On the vision plate, Earth swung into view. The hitherto unseen side of the moon was facing it. What a furore must be upsetting both amateur and professional astronomers at home! Only a thin crescent was Earth now, with a vast dim area lighted only by moonlight from here.

Soon there'd be a brilliant circle up there, a circle ten miles in diameter, sharp against the near-blackness. And, if Peterson won, it would close in gradually until there would be a searing, blazing speck consuming everything within its one mile circle. Not if Bonwitt could stop it. The super's foot, he saw, was nearing the secret button.

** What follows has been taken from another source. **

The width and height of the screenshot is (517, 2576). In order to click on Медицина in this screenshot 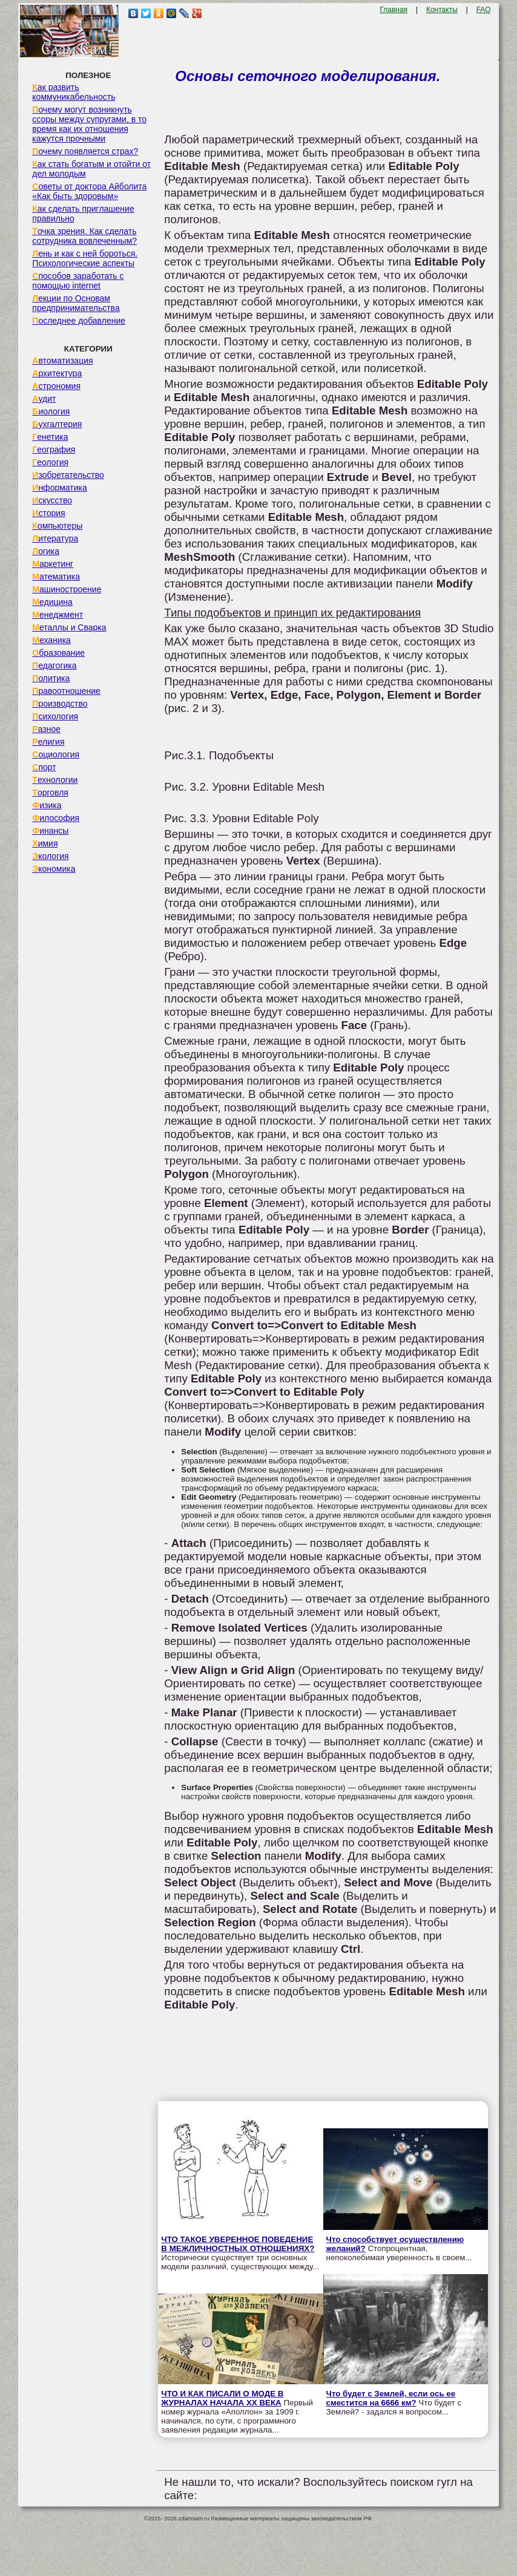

The sense of swaying motion ceased; the moon once more was still, ominously so. Earth rushed forward in the viewplate as the magnification of the radio telescope was multiplied. Peel depressed a lever and, in slightly more than a second of time, there flashed a circle of sunlight that enclosed nighttime New York City and its environs. What a panic this must be starting! Peterson's foot moved suddenly. In the same instant, Bonwitt flung himself upon him, slamming him to the floor.


Peterson's foot slipped suddenly. In the same instant Bonwitt flung forward, slamming him to the floor.


"Peel! Peel!" he yelped, fighting to keep the maniac's hands from his pistols. "He'll kill you all. Believe me, Peel!"

Then, amazingly, there was the screaming hiss of a lunar weapon. Peterson's head exploded almost in his face with brilliant pyrotechnics. Peel had killed the man and was standing there grinning in a most friendly manner, pistol holstered, waiting for the engineer to rise.

"Thanks, good friend," Peel was saying. "We knew he traitor but not find machine. Pauchek learn some but not know all. You fix."